Delirium is Deadly
F. Amos Bailey, MD May 18, 2021
Recently I visited a patient who was recovering from major surgery. She was terrified. Apparently, all night she had thought someone was trying to kill her. She was concerned that the staff might poison her and was reluctant to take her medicine.
Her family was alarmed as well. This wasn’t the sweet, gentle, and thoughtful Nana that they knew. Quickly, we reviewed her medications, stopped anything that was not necessary, and her team looked for any reversible causes that they could address. The nurses on the ward did a wonderful job of using non-pharmacological and environmental changes to help reduce the severity but still, she needed on a few occasions’ medication for her and the staff’s safety.

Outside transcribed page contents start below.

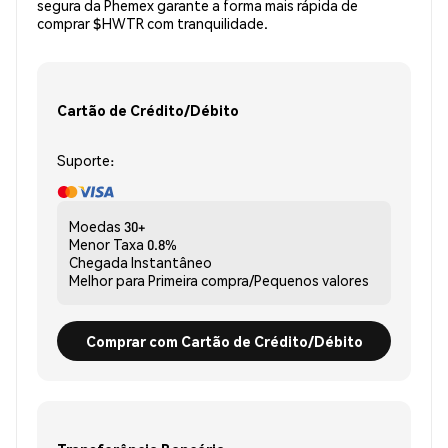
segura da Phemex garante a forma mais rápida de
comprar $HWTR com tranquilidade.
Cartão de Crédito/Débito
Suporte:
Moedas
30+
Menor Taxa
0.8%
Chegada
Instantâneo
Melhor para
Primeira compra/Pequenos valores
Comprar com Cartão de Crédito/Débito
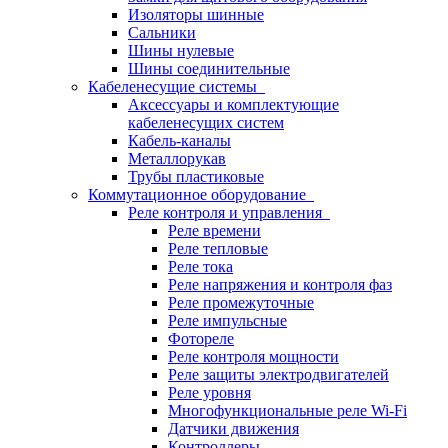
Изоляторы шинные
Сальники
Шины нулевые
Шины соединительные
Кабеленесущие системы
Аксессуары и комплектующие
кабеленесущих систем
Кабель-каналы
Металлорукав
Трубы пластиковые
Коммутационное оборудование
Реле контроля и управления
Реле времени
Реле тепловые
Реле тока
Реле напряжения и контроля фаз
Реле промежуточные
Реле импульсные
Фотореле
Реле контроля мощности
Реле защиты электродвигателей
Реле уровня
Многофункциональные реле Wi-Fi
Датчики движения
Контроллеры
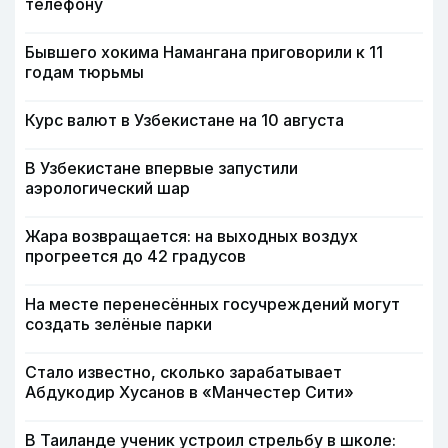
телефону
Бывшего хокима Намангана приговорили к 11
годам тюрьмы
Курс валют в Узбекистане на 10 августа
В Узбекистане впервые запустили
аэрологический шар
Жара возвращается: на выходных воздух
прогреется до 42 градусов
На месте перенесённых госучреждений могут
создать зелёные парки
Стало известно, сколько зарабатывает
Абдукодир Хусанов в «Манчестер Сити»
В Таиланде ученик устроил стрельбу в школе:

I was worried. I knew that delirium could ultimately be deadly. Fortunately, over the next few days, the delirium cleared. When we later told her about the delirium she was surprised because she could not remember what had happened. We all thought that ultimately this was a blessing that she didn’t have to remember her terror.
In this recent study from the VA, Madrigal and colleagues evaluated the outcomes of over 20,000 Veterans who were discharged to a SNF after being hospitalized for heart failure. Those veterans who had delirium while in the hospital and SNF were much more likely to need rehospitalization and were less likely to improve and regain ADLs. The investigators conclude:
“Identifying and treating delirium for HF patients earlier in their care trajectory may play an important role in improving care and long-term functional outcomes in this population.”
Treatment for delirium is complicated. It is not a pill but a team working together. In a fragmented healthcare system that can be difficult to manage and delirium is deadly.